Wednesday, June 07, 2006

Snake Trails: Grey Eyes

His eyes were grey like only the sick fog of midnight could be. His left eye looked like coiled dead snake skin under the pupil. Nobody but The Man with Grey Eyes knew if that eye was dead. His snake skin eye made most caught in it's gaze to become nervous and falter. The sun was beating down now and the sand was reflecting back up the heat that makes deserts infamous. The Man With Grey Eyes walked through the desert with long steady strides. New light ran across his short cropped salt and pepper hair. His face was weather beaten and pockmarked. His hands were big and leathery. He seemed right at home in the desert where everything was toughened by the punishing sand and blistering sun.

The Man with Grey Eyes saw the cabin in the distance long before he expected to. It was well off the road that he had come in on but Hester had barely bothered with any kind of camoflage. He wasn't expecting company.

The cabin was covered with sand, but it stood out from the desert. It took Grey Eyes a moment to realize why he had noticed it from so far away. The shape of the sand gave the cabin away. A wound of structure with hard edges and straight lines in a sea of soft hills and flowing rough valleys. It sticks out like an ugly blossom in the desert sand. The Man With Grey Eyes checks his revolver to make sure it was loose in the holster. He begins walking forwards, taking long strides through the sand. The sand began to give away more easily here and was less packed. His grey eyes scanned the sand cautiously as he moved forward with no signs of caution in his stride.

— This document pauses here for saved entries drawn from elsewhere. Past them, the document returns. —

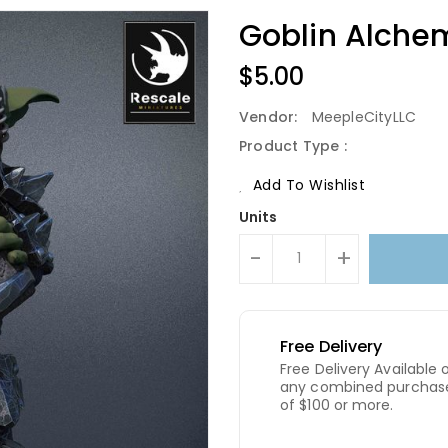
Goblin Alchem
Regular
$5.00
Price
Vendor:
MeepleCityLLC
Product Type :
Add To Wishlist
Units
-
+
Free Delivery
Free Delivery Available 
any combined purchas
of $100 or more.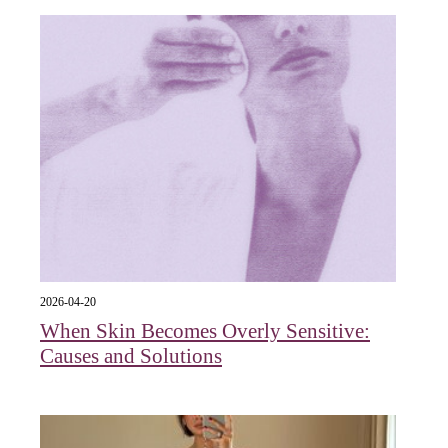
2026-04-20
When Skin Becomes Overly Sensitive:
Causes and Solutions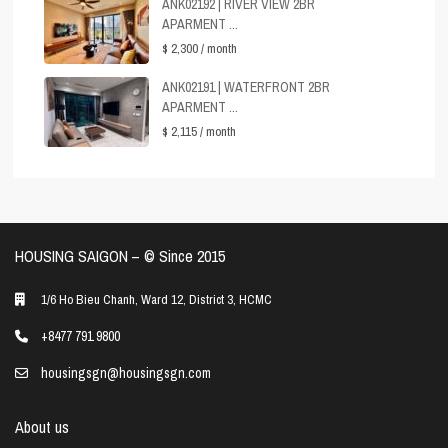
ANK02192 | RIVER VIEW 2BR
APARMENT ...
$ 2,300
/ month
ANK02191 | WATERFRONT 2BR
APARMENT ...
$ 2,115
/ month
HOUSING SAIGON – ©️ Since 2015
1/6 Ho Bieu Chanh, Ward 12, District 3, HCMC
+8477 791 9800
housingsgn@housingsgn.com
About us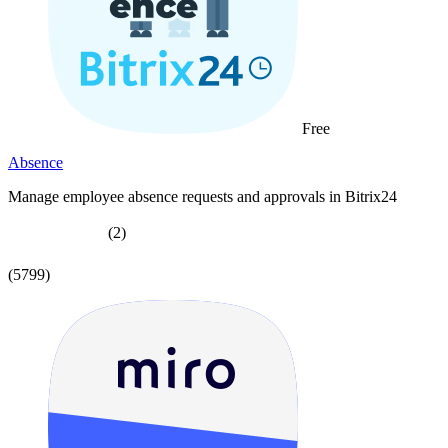
Free
Absence
Manage employee absence requests and approvals in Bitrix24
(2)
(5799)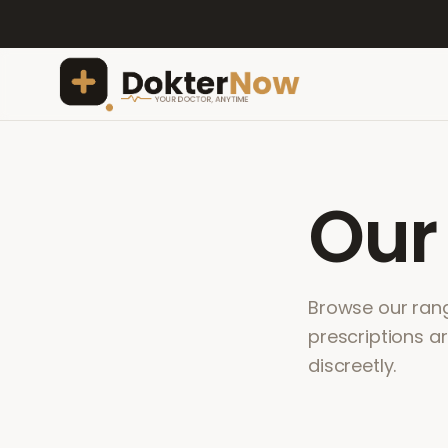
Ou
Browse our range
prescriptions a
discreetly.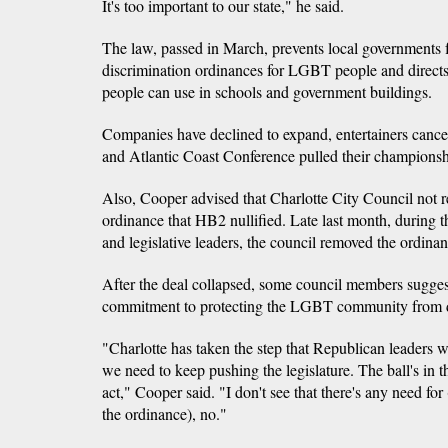
It's too important to our state," he said.
The law, passed in March, prevents local governments 
discrimination ordinances for LGBT people and direct
people can use in schools and government buildings.
Companies have declined to expand, entertainers can
and Atlantic Coast Conference pulled their championship
Also, Cooper advised that Charlotte City Council not r
ordinance that HB2 nullified. Late last month, during 
and legislative leaders, the council removed the ordinan
After the deal collapsed, some council members suggest
commitment to protecting the LGBT community from d
"Charlotte has taken the step that Republican leaders 
we need to keep pushing the legislature. The ball's in the
act," Cooper said. "I don't see that there's any need for
the ordinance), no."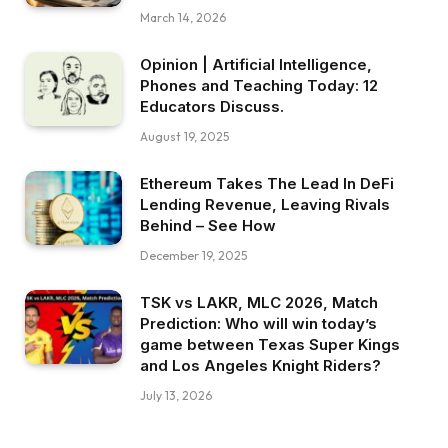
March 14, 2026
Opinion | Artificial Intelligence,
Phones and Teaching Today: 12
Educators Discuss.
August 19, 2025
Ethereum Takes The Lead In DeFi
Lending Revenue, Leaving Rivals
Behind – See How
December 19, 2025
TSK vs LAKR, MLC 2026, Match
Prediction: Who will win today’s
game between Texas Super Kings
and Los Angeles Knight Riders?
July 13, 2026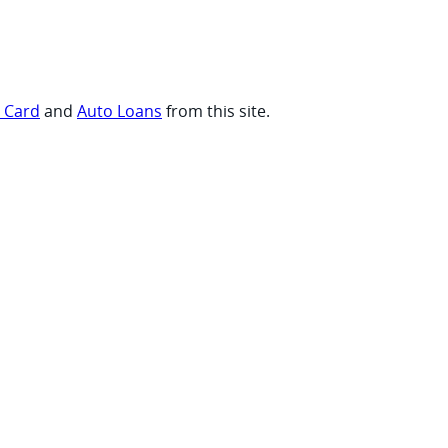
t Card
and
Auto Loans
from this site.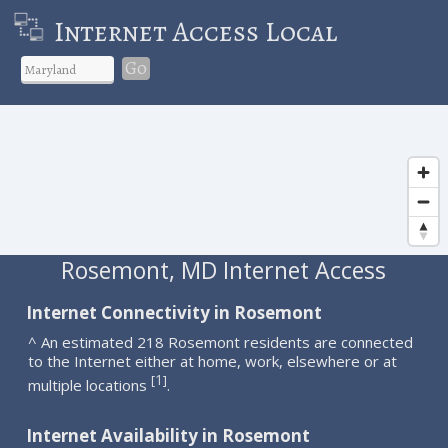
Internet Access Local
Go
Rosemont, MD Internet Access
Internet Connectivity in Rosemont
^ An estimated 218 Rosemont residents are connected
to the Internet either at home, work, elsewhere or at
1
[
]
multiple locations
.
Internet Availability in Rosemont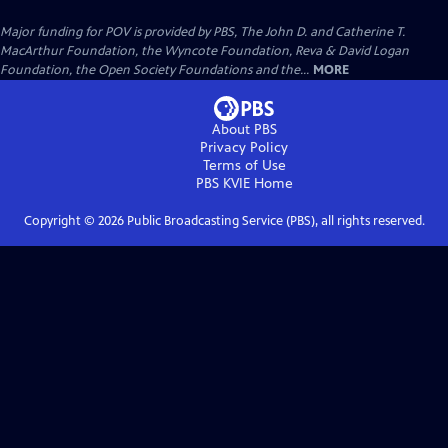
Major funding for POV is provided by PBS, The John D. and Catherine T.
MacArthur Foundation, the Wyncote Foundation, Reva & David Logan
Foundation, the Open Society Foundations and the...
MORE
About PBS
Privacy Policy
Terms of Use
PBS KVIE
Home
Copyright ©
2026
Public Broadcasting Service (PBS), all rights reserved.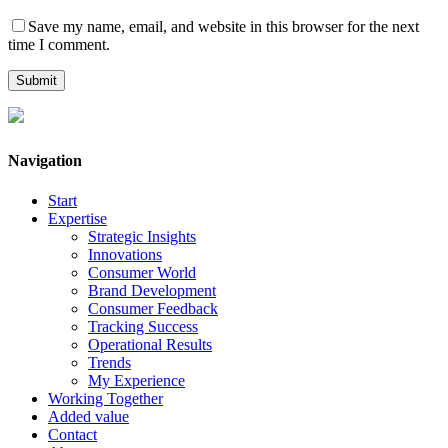
Save my name, email, and website in this browser for the next
time I comment.
Navigation
Start
Expertise
Strategic Insights
Innovations
Consumer World
Brand Development
Consumer Feedback
Tracking Success
Operational Results
Trends
My Experience
Working Together
Added value
Contact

His large steel toed boots stir sand from the dune he was walking along the side of. Sand began pouring over his boots until he was slowed to a walk. He hadn't planned on approaching much quicker but his hard face flickered for a moment in annoyance. Hester shouldn't be expecting him. If Grey Eyes knew his prey, Hester shouldn't be expecting anyone. He didn't have friends and didn't pine for human relationships. If he wasn't fond of the liqour he could probably go years without associating himself with civilization. He shouldn't be expecting anyone.

The Man With Grey Eyes got down on one knee and took in the area ahead. He looked for any thing out of place that could result in a trap or an ambush. There really wasn't a reason to expect these things but you couldn't not expect an ambush when you've walked into enough completely unawares. He'd been lucky before but luck runs out just like everything else.

When he got close enough to see the door of the small cabin hanging open he slowed his pace to almost a crawl and got as low to the ground as possible.